### What this task involves
Reproduce the listing in full, pictures excluded.

= = = = = = =

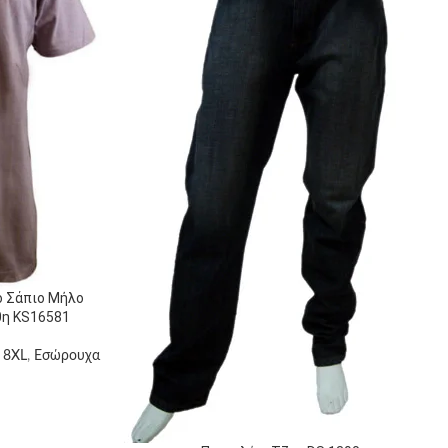
ό Σάπιο Μήλο
θη KS16581
 8XL
,
Εσώρουχα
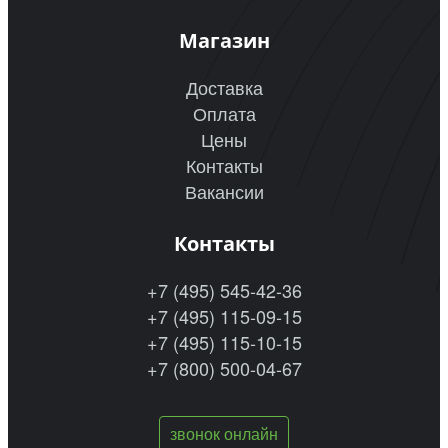
Магазин
Доставка
Оплата
Цены
Контакты
Вакансии
Контакты
+7 (495) 545-42-36
+7 (495) 115-09-15
+7 (495) 115-10-15
+7 (800) 500-04-67
звонок онлайн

= = = = = = =

### Result
ό Σάπιο Μήλο
θη KS16581
 8XL
,
Εσώρουχα
Магазин
Доставка
Оплата
Цены
Контакты
Вакансии
Контакты
+7 (495) 545-42-36
+7 (495) 115-09-15
+7 (495) 115-10-15
+7 (800) 500-04-67
звонок онлайн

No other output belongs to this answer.